*** Input for this task ***

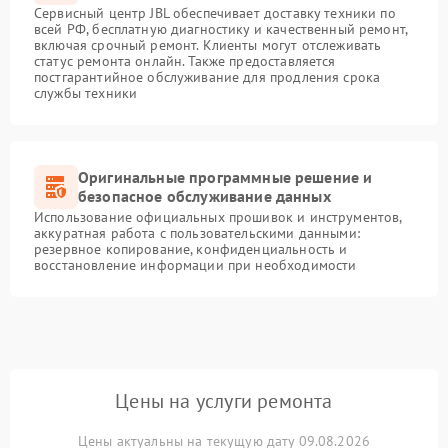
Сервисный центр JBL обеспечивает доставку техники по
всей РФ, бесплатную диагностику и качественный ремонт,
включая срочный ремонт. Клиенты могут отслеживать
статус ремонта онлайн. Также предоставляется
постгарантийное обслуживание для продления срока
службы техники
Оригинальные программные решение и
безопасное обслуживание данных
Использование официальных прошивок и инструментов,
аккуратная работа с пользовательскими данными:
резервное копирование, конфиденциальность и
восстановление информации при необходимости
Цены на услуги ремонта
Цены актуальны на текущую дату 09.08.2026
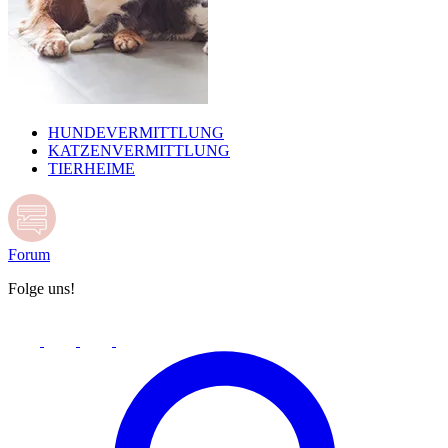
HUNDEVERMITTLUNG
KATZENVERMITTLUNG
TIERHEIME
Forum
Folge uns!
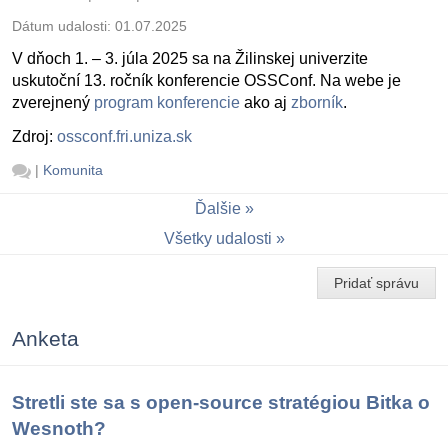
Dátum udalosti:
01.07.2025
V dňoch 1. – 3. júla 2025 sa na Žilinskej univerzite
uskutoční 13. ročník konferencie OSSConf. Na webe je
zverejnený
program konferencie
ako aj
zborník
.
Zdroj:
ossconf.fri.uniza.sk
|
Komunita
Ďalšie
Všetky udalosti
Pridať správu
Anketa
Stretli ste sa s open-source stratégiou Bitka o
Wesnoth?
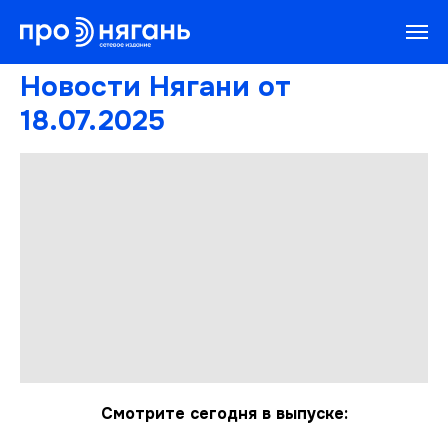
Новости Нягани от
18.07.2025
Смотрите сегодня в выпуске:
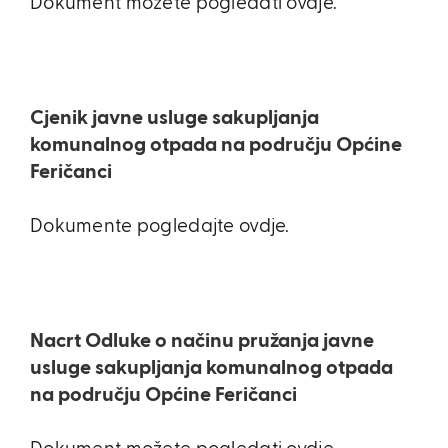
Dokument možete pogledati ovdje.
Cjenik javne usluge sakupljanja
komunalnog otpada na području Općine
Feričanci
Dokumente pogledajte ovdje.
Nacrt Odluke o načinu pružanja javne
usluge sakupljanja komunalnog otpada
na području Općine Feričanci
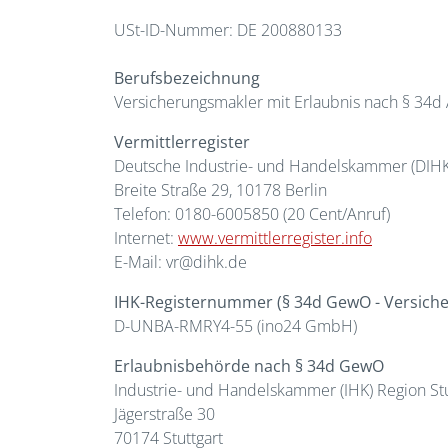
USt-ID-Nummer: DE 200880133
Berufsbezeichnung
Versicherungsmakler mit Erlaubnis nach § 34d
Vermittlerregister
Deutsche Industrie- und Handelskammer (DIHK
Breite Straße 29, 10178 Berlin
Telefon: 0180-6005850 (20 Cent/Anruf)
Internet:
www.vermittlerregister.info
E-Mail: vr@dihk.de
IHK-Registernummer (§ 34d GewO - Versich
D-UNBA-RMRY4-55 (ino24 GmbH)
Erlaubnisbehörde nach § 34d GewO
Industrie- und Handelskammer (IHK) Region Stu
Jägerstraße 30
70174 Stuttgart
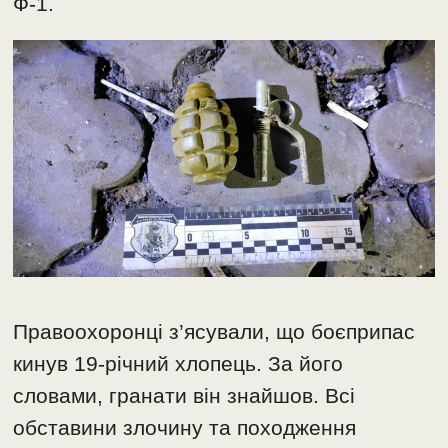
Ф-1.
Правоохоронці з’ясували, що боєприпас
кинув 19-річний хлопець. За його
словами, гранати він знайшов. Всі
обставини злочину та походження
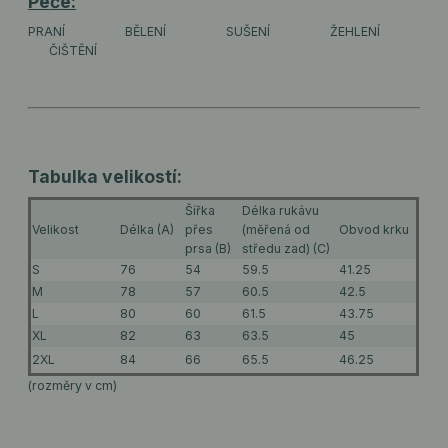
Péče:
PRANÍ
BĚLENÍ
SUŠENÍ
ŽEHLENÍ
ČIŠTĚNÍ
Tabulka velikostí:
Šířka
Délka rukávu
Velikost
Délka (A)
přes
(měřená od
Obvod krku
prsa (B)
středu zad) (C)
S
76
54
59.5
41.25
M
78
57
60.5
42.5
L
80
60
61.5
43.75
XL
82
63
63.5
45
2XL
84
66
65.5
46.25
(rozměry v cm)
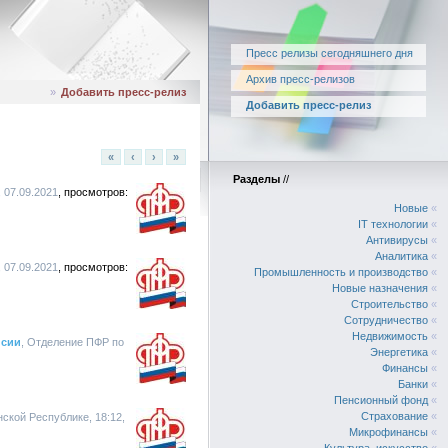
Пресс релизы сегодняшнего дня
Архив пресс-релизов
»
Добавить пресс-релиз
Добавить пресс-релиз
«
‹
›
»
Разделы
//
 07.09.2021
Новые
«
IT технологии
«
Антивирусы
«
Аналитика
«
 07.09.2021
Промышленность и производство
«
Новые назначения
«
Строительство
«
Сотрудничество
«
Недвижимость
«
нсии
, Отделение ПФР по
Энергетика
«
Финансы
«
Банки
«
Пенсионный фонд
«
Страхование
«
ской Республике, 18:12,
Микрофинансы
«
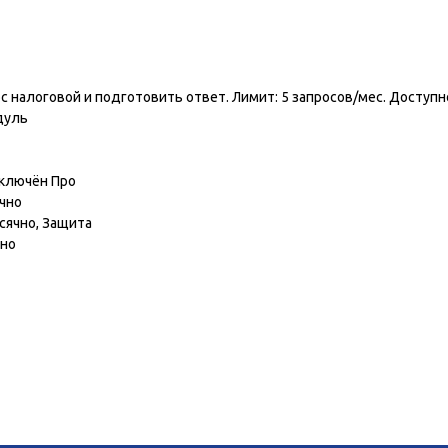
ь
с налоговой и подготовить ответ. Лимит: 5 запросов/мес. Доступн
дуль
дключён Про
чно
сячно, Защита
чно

*** End of Input for this task ***

**Exercise aim**
What are the lines in the records above, word for word, from the one containing "Deutsche Industrie- und Handelskammer (DIHK" through the one containing "Правоохоронці з’ясували, що боєприпас", both ends included and pictures left out?

**Reply**
Deutsche Industrie- und Handelskammer (DIHK
Breite Straße 29, 10178 Berlin
Telefon: 0180-6005850 (20 Cent/Anruf)
Internet:
www.vermittlerregister.info
E-Mail: vr@dihk.de
IHK-Registernummer (§ 34d GewO - Versich
D-UNBA-RMRY4-55 (ino24 GmbH)
Erlaubnisbehörde nach § 34d GewO
Industrie- und Handelskammer (IHK) Region Stu
Jägerstraße 30
70174 Stuttgart
Ф-1.
Правоохоронці з’ясували, що боєприпас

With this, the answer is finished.